• _INPUT DATA_
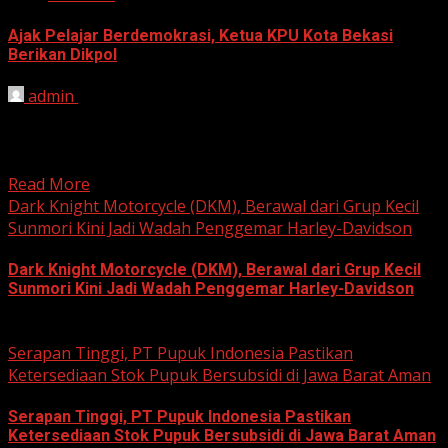
Ajak Pelajar Berdemokrasi, Ketua KPU Kota Bekasi
Berikan Dikpol
admin
August 8, 2026
HARIAN JABAR, KOTA BEKASI – Ketua Komisi Pemilihan
Umum (KPU) Kota Bekasi, Ali Syaifa, mengajak anak
muda...
Read More
Dark Knight Motorcycle (DKM), Berawal dari Grup Kecil
Sunmori Kini Jadi Wadah Penggemar Harley-Davidson
Dark Knight Motorcycle (DKM), Berawal dari Grup Kecil
Sunmori Kini Jadi Wadah Penggemar Harley-Davidson
August 3, 2026
Serapan Tinggi, PT Pupuk Indonesia Pastikan
Ketersediaan Stok Pupuk Bersubsidi di Jawa Barat Aman
Serapan Tinggi, PT Pupuk Indonesia Pastikan
Ketersediaan Stok Pupuk Bersubsidi di Jawa Barat Aman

• _WHAT YOU NEED TO DO_
Repeat the data word for word. Skip the pictures.

• _ANSWER TO THIS PROBLEM_
Ajak Pelajar Berdemokrasi, Ketua KPU Kota Bekasi
Berikan Dikpol
admin
August 8, 2026
HARIAN JABAR, KOTA BEKASI – Ketua Komisi Pemilihan
Umum (KPU) Kota Bekasi, Ali Syaifa, mengajak anak
muda...
Read More
Dark Knight Motorcycle (DKM), Berawal dari Grup Kecil
Sunmori Kini Jadi Wadah Penggemar Harley-Davidson
Dark Knight Motorcycle (DKM), Berawal dari Grup Kecil
Sunmori Kini Jadi Wadah Penggemar Harley-Davidson
August 3, 2026
Serapan Tinggi, PT Pupuk Indonesia Pastikan
Ketersediaan Stok Pupuk Bersubsidi di Jawa Barat Aman
Serapan Tinggi, PT Pupuk Indonesia Pastikan
Ketersediaan Stok Pupuk Bersubsidi di Jawa Barat Aman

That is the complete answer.